Fireball - Meteorite link
The purpose of this document is to provide some basic guidance regarding which fireballs are likely to have produced meteorites. While the meteorite recovery is not the only reason to compile fireball reports (see e.g. J. Roy. Astr. Soc. Canada, 87, 140), it is nonetheless true that much more effort should be expended in obtaining accurate eyewitness reports when a meteorite might have resulted from a fireball. Much of what is written below is based upon the fireball parameters which appear to be linked to meteorite falls in the analysis of MORP data by Halliday et al. (Meteoritics, 24, 65).
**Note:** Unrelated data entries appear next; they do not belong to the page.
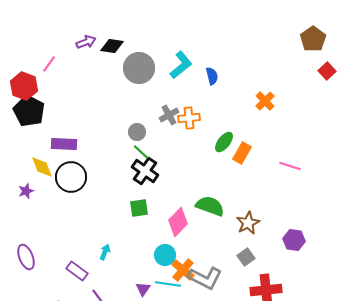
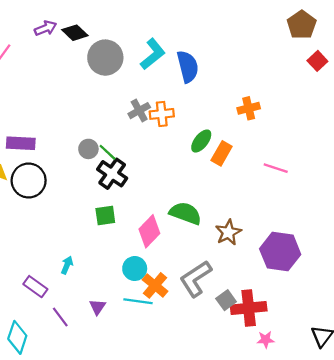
black diamond: (112, 46) -> (75, 33), turned 35
blue semicircle: (212, 76) -> (188, 67), size x1.6
orange cross: (265, 101) -> (249, 108), moved, turned 30
gray circle: (137, 132) -> (88, 149), moved
purple hexagon: (294, 240) -> (280, 252), size x1.6
gray square: (246, 257) -> (226, 300), moved
gray L-shape: (205, 278) -> (196, 279), moved, turned 120
purple triangle: (143, 289) -> (97, 307), moved

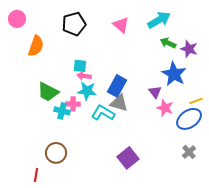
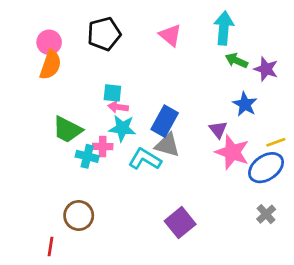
pink circle: (17, 19) -> (49, 42), moved
cyan arrow: (159, 20) -> (224, 28), turned -55
blue star: (174, 74) -> (245, 104), size x0.7
pink star: (165, 108) -> (232, 152), size x1.4

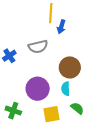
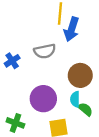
blue arrow: (61, 27) -> (72, 29), size x1.5
green semicircle: (77, 108) -> (85, 109), moved

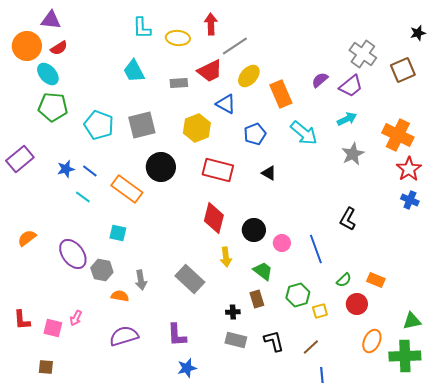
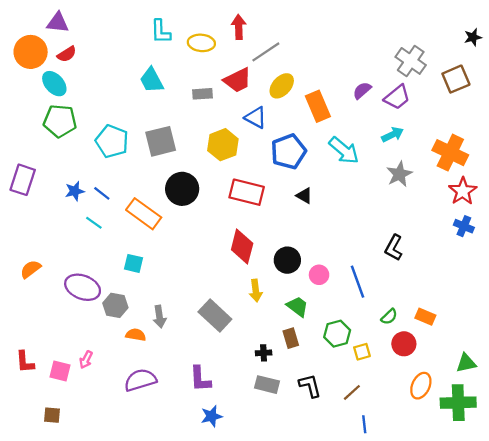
blue pentagon: (255, 134) -> (288, 151), size x1.4
purple rectangle: (20, 159) -> (23, 180), turned -32
purple ellipse: (73, 254) -> (83, 287), turned -32

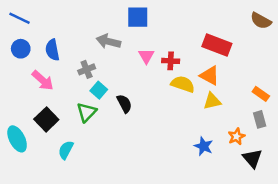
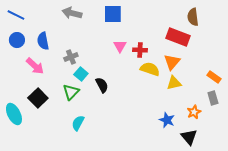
brown semicircle: (261, 21) -> (193, 17), moved, turned 54
gray arrow: (108, 41) -> (72, 13), moved
orange triangle: (210, 76) -> (172, 62), turned 42
cyan semicircle: (66, 150) -> (78, 123), moved
black triangle: (252, 158) -> (189, 137), moved

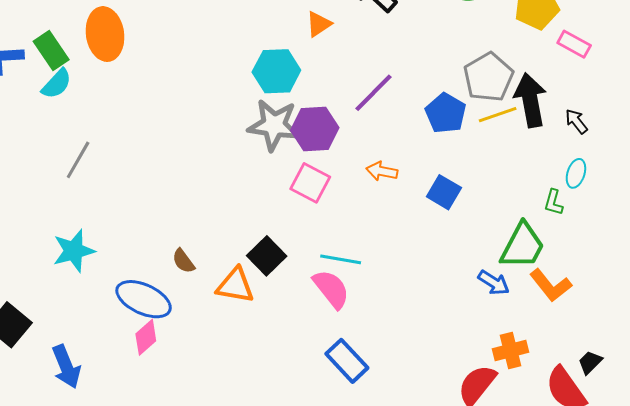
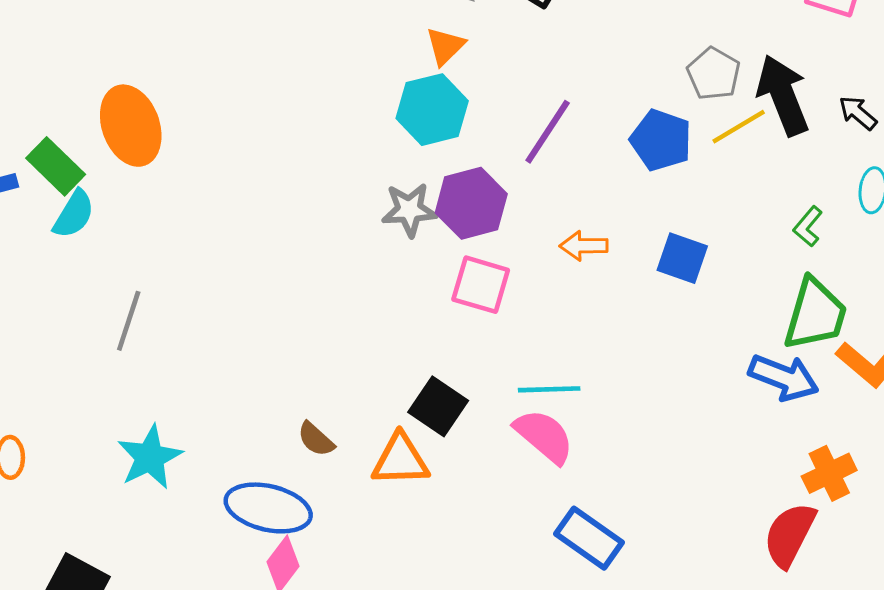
cyan hexagon: (276, 71) -> (432, 110), moved
gray pentagon: (488, 77) -> (714, 74), size x0.7
gray star: (274, 125) -> (409, 210), size x0.7
green L-shape: (554, 202) -> (808, 226), moved, turned 36
blue arrow: (494, 283) -> (784, 378), size x1.4

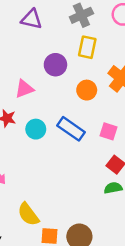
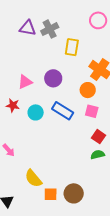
gray cross: (81, 15) -> (50, 29), moved
purple circle: (55, 65) -> (53, 78), moved
orange circle: (87, 90) -> (88, 90), moved

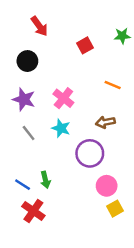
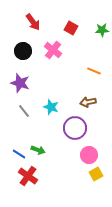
red square: (85, 45) -> (71, 28), moved, turned -32
pink cross: (63, 98) -> (53, 50), moved
green arrow: (45, 180) -> (38, 150), turned -56

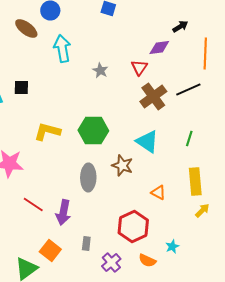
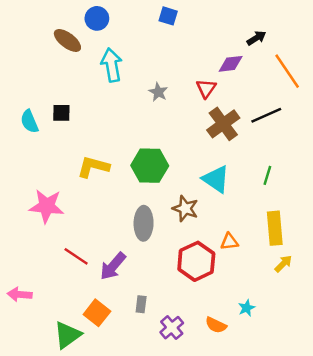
orange line: (205, 54) -> (287, 71), turned -36
orange triangle: (158, 192) -> (229, 242), turned -35
purple arrow: (63, 212) -> (113, 266), turned 30
red hexagon: (133, 226) -> (196, 261), moved

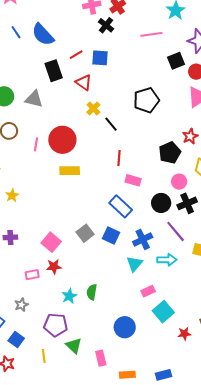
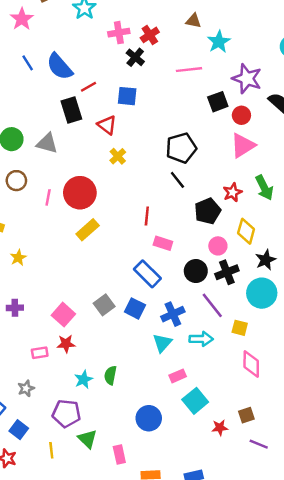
red line: (76, 55) -> (89, 87), moved
black line: (111, 124) -> (177, 180), moved
yellow rectangle: (70, 171) -> (88, 230), turned -42

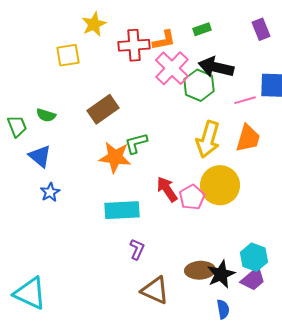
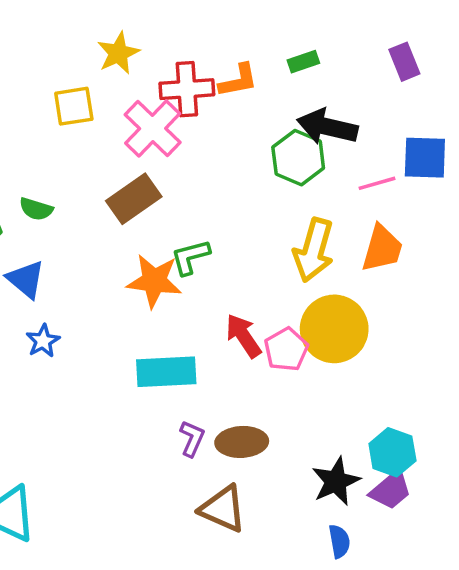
pink cross: (172, 68) -> (153, 128), moved
brown ellipse: (200, 270) -> (242, 442), moved

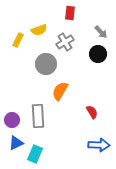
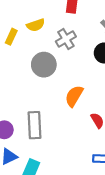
orange semicircle: (60, 91) -> (74, 96), moved

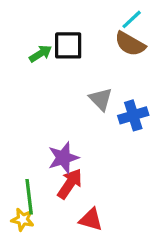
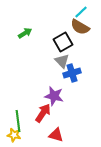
black square: (68, 45) -> (63, 42), moved, turned -30
blue cross: (133, 115) -> (72, 73), moved
purple star: (63, 158) -> (54, 96), moved, turned 30

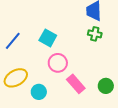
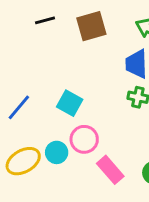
cyan circle: (39, 92) -> (57, 152), moved

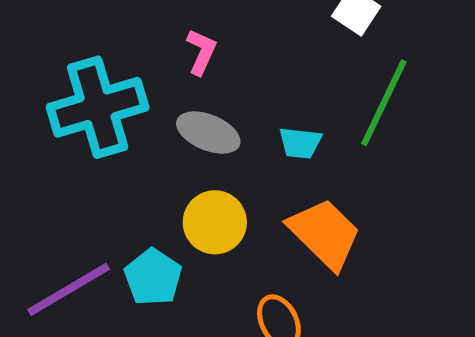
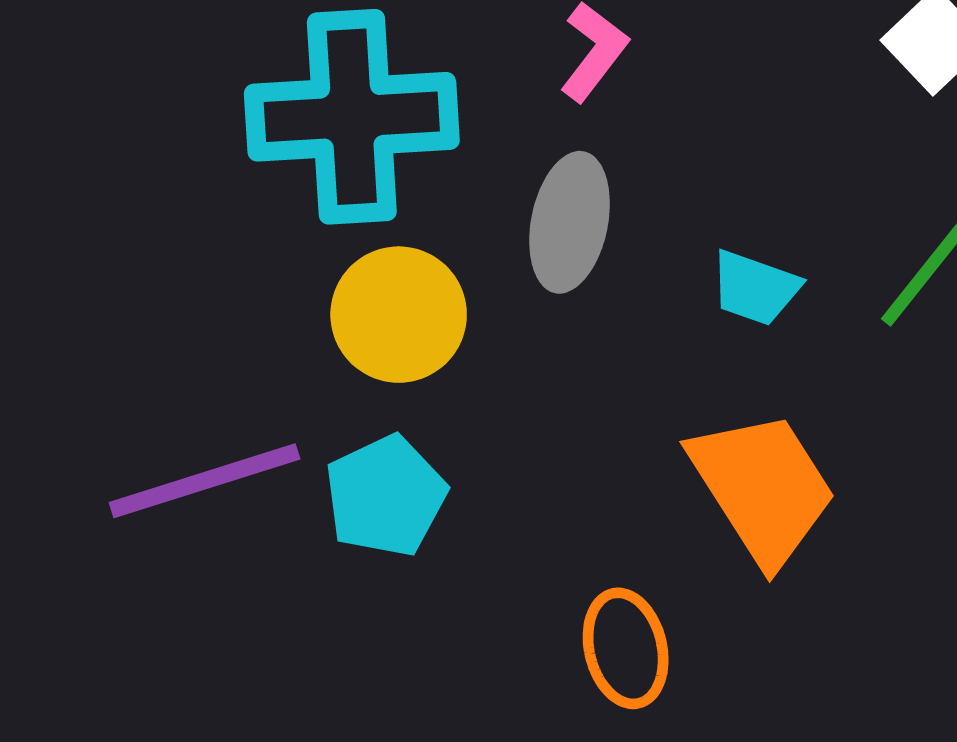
gray ellipse: (208, 133) -> (570, 222), turned 66
yellow circle: (215, 222) -> (399, 315), moved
1. Fireball brightness is not a valid predictor of probability of meteorite production. The Halliday study found that, perhaps surprisingly, meteorites resulted from fireballs at least as faint as -6 apparent magnitude, and a typical meteorite producing fireball is only -9 magnitude. Many of the brightest and most spectacular fireballs did not produce meteorites.
2. Meteorites do not result from fast meteors. While it is difficult to define the precise limit, most researchers suggest that meteorites never result when the geocentric velocity is above about 28 km/s. While it is difficult to determine, from eyewitness reports alone, the velocity of the meteor with much precision, at times it is possible from the apparent movement and duration to establish that the velocity is too high for meteorite production. In interpreting such observations, remember that typical fireballs start at heights about 80 km.
3. Meteorites do not result from cometary parent meteor showers such as the Orionids, Perseids, Leonids, Taurids, etc. It is felt that these objects do not have the required strength to survive atmospheric flight, and, in any case, the geocentric velocities are too high. Often the date and apparent direction can be use to establish a shower link to a fireball (although it appears that extremely bright fireballs are not produced by meteor showers).
4. Meteorite producing fireballs typically end their luminosity at heights of 25-35 km. If, from triangulation using several spaced observations, it can be established that the meteor ended at 50 or 60 km it is very unlikely that a meteorite resulted. The typical meteorite producing fireball has slowed to 8 km/s or so at the height where luminosity ends.
5. There is a slight dependence of meteorite production and zenith angle, with vertical flights being more likely to produce meteorites.
6. Fragmentation significantly reduces the probability of meteorite production (although most meteorites do also fragment). It appears that meteorites with masses above 10 kg are partially fractured by interplanetary impacts, and readily fragment.
7. Production of nonelectrophonic (typical thunder like) sound is a powerful indicator that meteorites have been produced, since it indicates that the meteor has gotten to the lower atmosphere. The time between fireball and sound (typically tens of seconds to minutes) can be used to establish a distance to the meteor. The occurrence of electrophonic (near instantaneous) hissing or staccato sounds which occur simultaneously with the fireball is not an indicator of low penetration and likely meteorites (it is believed that these sounds are electromagnetic waves transduced to sound by nearby objects).